Gerry Griffin also attended our meeting. Forty years ago he was the lead flight director running the Apollo 15 mission (later, directer of NASA’s Johnson Space Center). Gerry added a story about Pete Conrad from when their Apollo 12 Saturn V rocket was struck by lightning right off the pad — crashing their command module computer. Inside a staging ring atop the third stage the rocket itself had its own guidance system, so their launch trajectory was unaffected. Yet with their command module gone bluey this was hardly comforting.
Somebody in Houston knew about a reset toggle. It was used for system setup, diagnostics and to return the command module to its start-up state after a simulated launch. No one expected it would ever be needed in flight — so the astronauts never practiced for this, or even knew the switch existed.
According to Gerry, news of this switch arrived from a ‘backroom’ controller.

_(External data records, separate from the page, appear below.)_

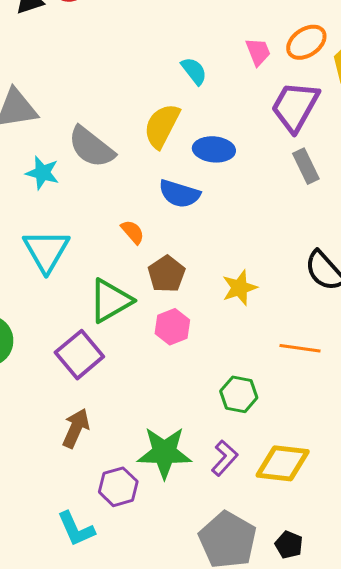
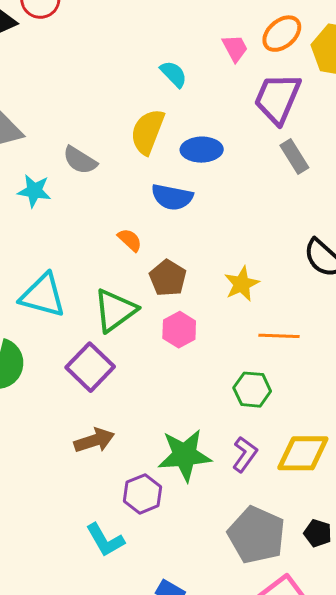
gray semicircle: (91, 147) -> (80, 160), size x0.7
cyan triangle: (46, 251) -> (43, 295), moved, turned -39
orange line: (300, 348) -> (279, 336), moved
brown arrow: (76, 428) -> (94, 440), turned 54

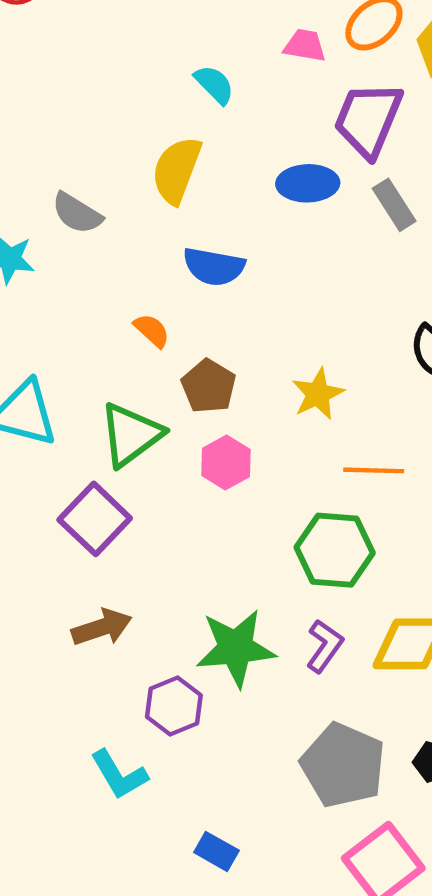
pink trapezoid: (235, 48) -> (305, 45), turned -52
blue ellipse: (202, 150) -> (308, 183), moved
green hexagon: (252, 390) -> (335, 550), size x1.4

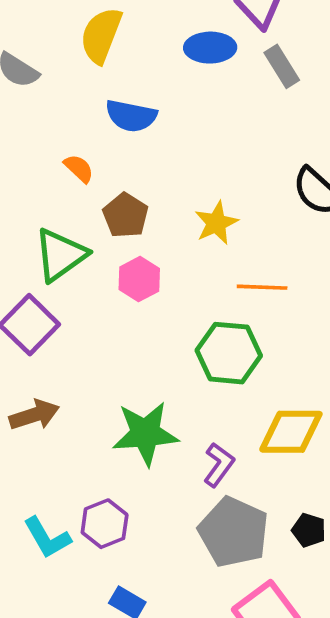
purple L-shape: (325, 646) -> (219, 465), moved
purple hexagon: (174, 706) -> (105, 524), moved

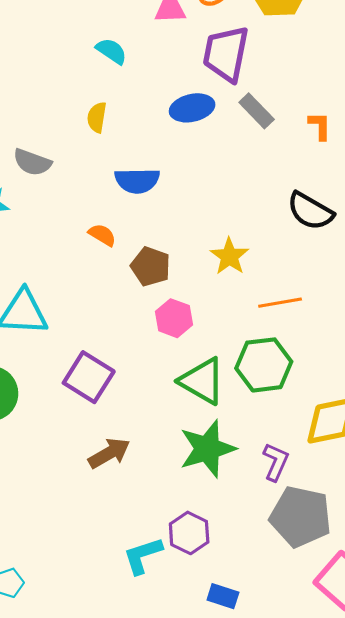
yellow semicircle: (101, 35) -> (97, 117), size x0.6
green triangle: (60, 255) -> (202, 381), moved, turned -42
cyan L-shape: (47, 538) -> (143, 555), turned 114

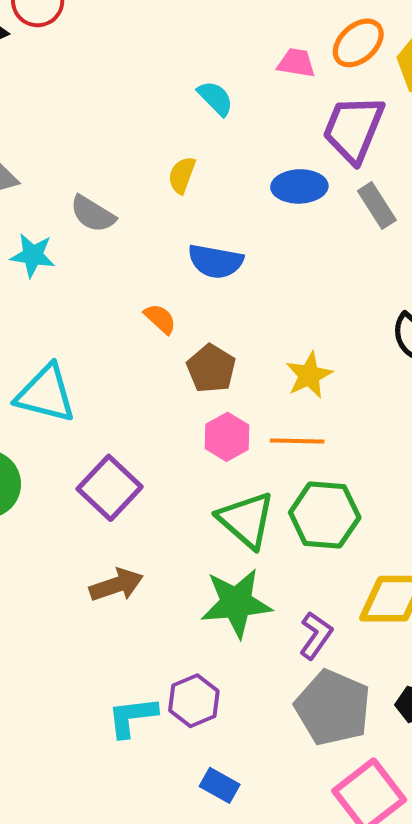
orange line: (280, 303) -> (297, 441), moved

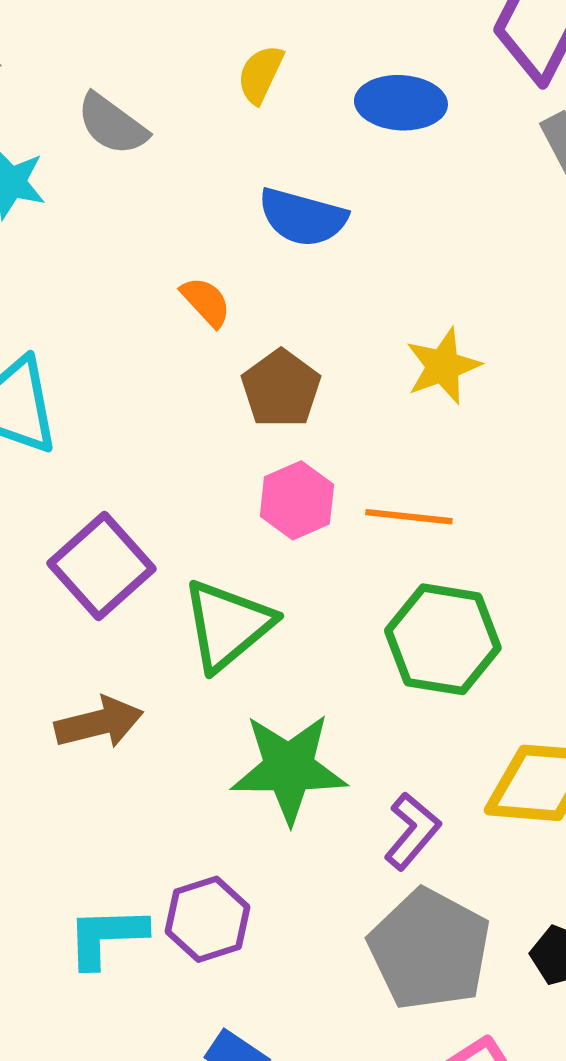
blue ellipse: (299, 186) -> (401, 103), moved
yellow star: (309, 375) -> (443, 366), moved
green triangle: (246, 520) -> (227, 625), moved, turned 34

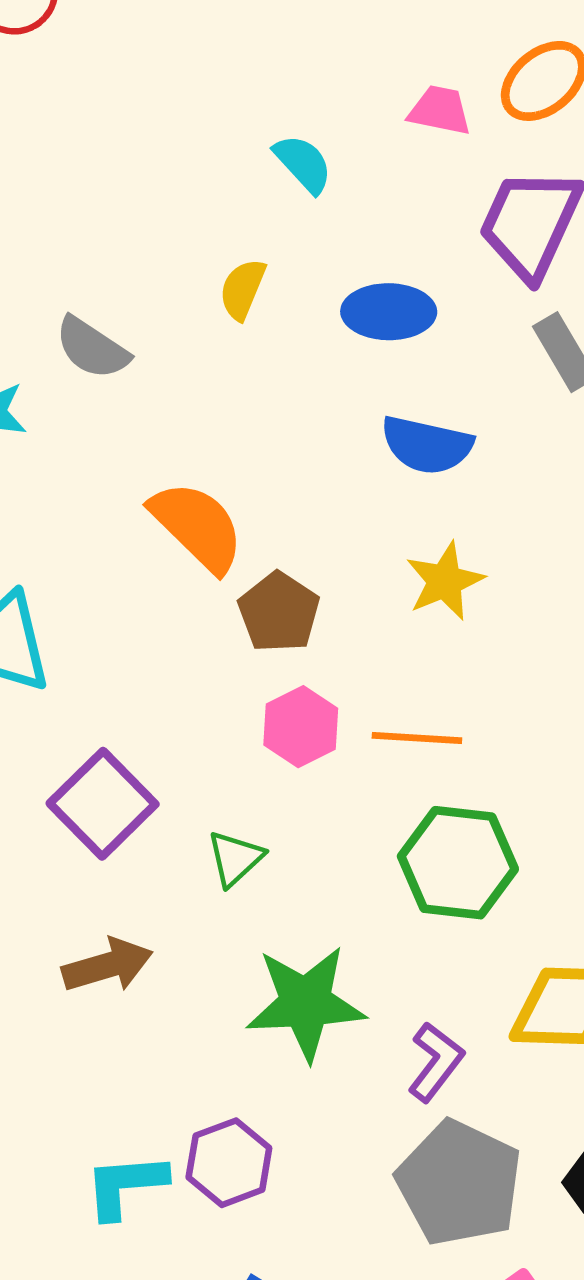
blue semicircle: (303, 217) -> (427, 445), moved
orange semicircle: (206, 302) -> (197, 526), size x1.8
green triangle: (227, 625) -> (235, 858), size x0.6

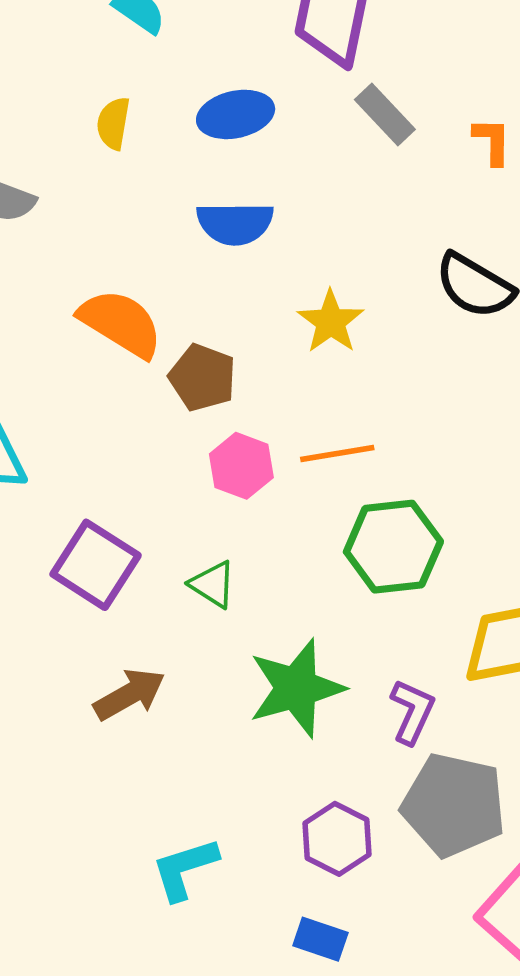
blue semicircle: (427, 445) -> (235, 223), moved
green triangle: (235, 858) -> (213, 584), turned -32
purple hexagon: (229, 1163) -> (337, 839), moved

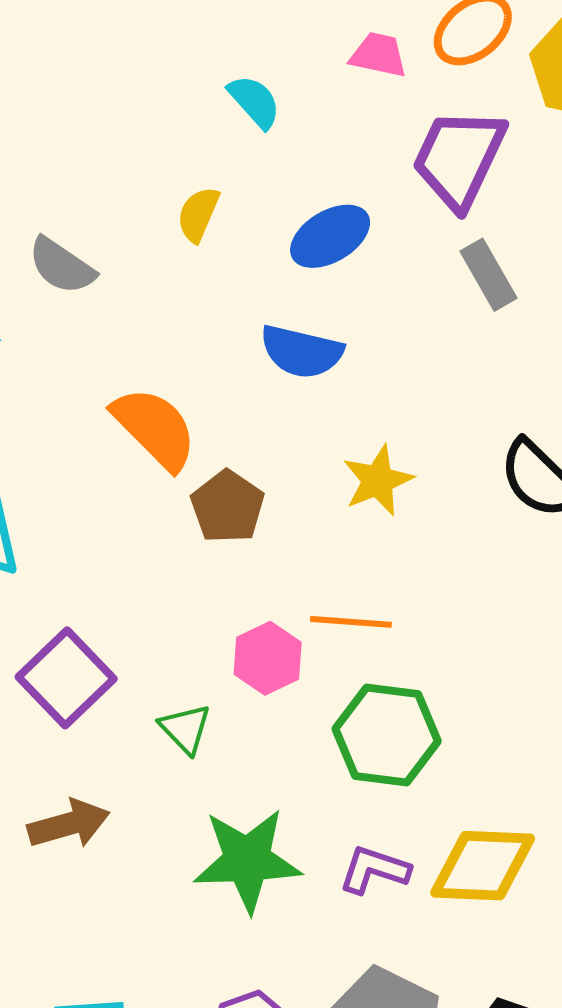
blue ellipse: (236, 114) -> (330, 236), turned -32
pink hexagon: (241, 466) -> (268, 658), moved
purple L-shape: (412, 712) -> (374, 870), moved, turned -110

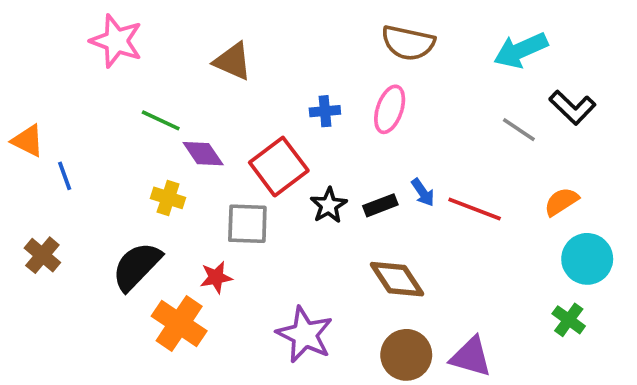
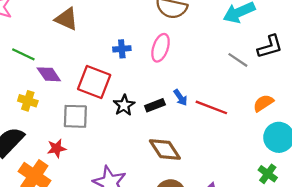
black L-shape: (572, 107) -> (270, 47), turned -60
red square: (279, 167) -> (94, 82), turned -32

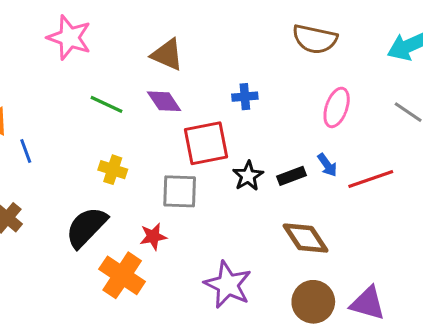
pink ellipse: (161, 48) -> (337, 107), moved
purple diamond: (49, 74) -> (164, 101), moved
red square: (94, 82) -> (206, 143), turned -32
red line: (211, 107) -> (371, 179), turned -40

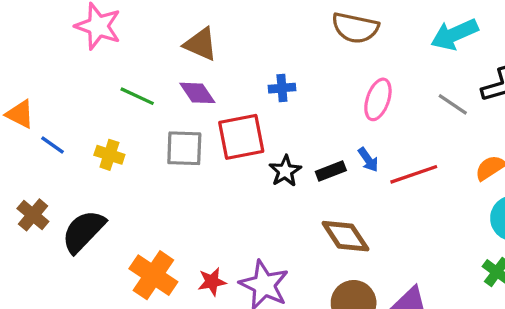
blue line: (26, 151) -> (53, 145), turned -35
yellow cross: (113, 170) -> (109, 155), moved
gray square: (180, 191) -> (184, 148), moved
black semicircle: (86, 227) -> (83, 231), moved
red star: (153, 236) -> (212, 282), moved

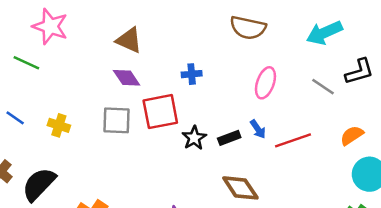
green line: (137, 96) -> (26, 63), moved

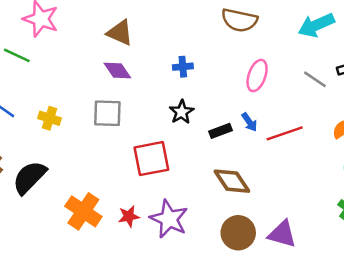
red square: (160, 112) -> (151, 159), moved
black star: (194, 138) -> (182, 112), moved

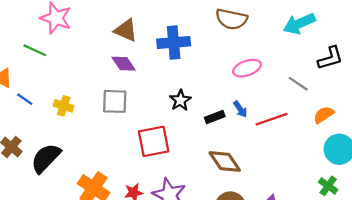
blue cross: (183, 67) -> (174, 43), moved, size x1.8
pink ellipse: (257, 76) -> (247, 68), turned 52
gray line: (315, 79) -> (298, 84), moved

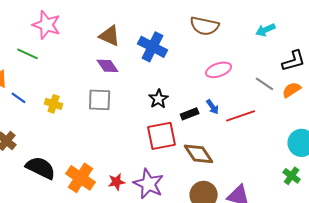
cyan arrow: (299, 24) -> (266, 30), size x0.7
blue cross: (174, 43) -> (153, 47), turned 32
orange semicircle: (324, 115) -> (292, 90), moved
red square: (154, 141) -> (162, 136), moved
black semicircle: (46, 158) -> (41, 168), moved, turned 72

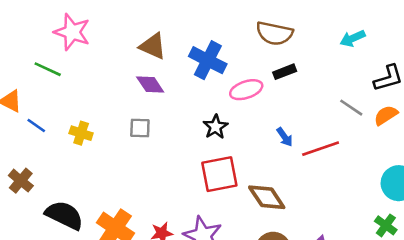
pink ellipse: (219, 70) -> (246, 90), moved
gray square: (100, 100) -> (140, 128), size x0.7
black rectangle: (190, 114) -> (285, 72), moved

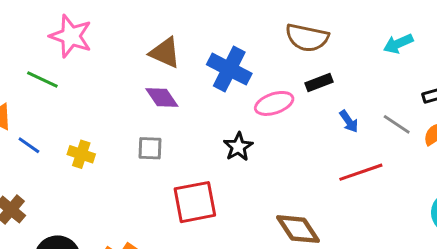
blue arrow: (285, 137) -> (349, 121), moved
red square: (219, 174) -> (195, 202), moved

His reaction…
“What!!?”
Gerry then passed the info to the capcom — a backup mission commander as qualified to fly as Conrad who said…
“What!!?”
Then the capcom relayed details to Conrad who said…
“What!!?”
The choice — either find that toggle or ‘pull the handle’ for a solid rocket escape tower ride from hell.
I’ve known for years that Conrad found a way to reset the electronics. I never knew how it came down to just one person on the ground remembering how this could be done.
Those are the sorts of details of our flight history that we can never afford to forget.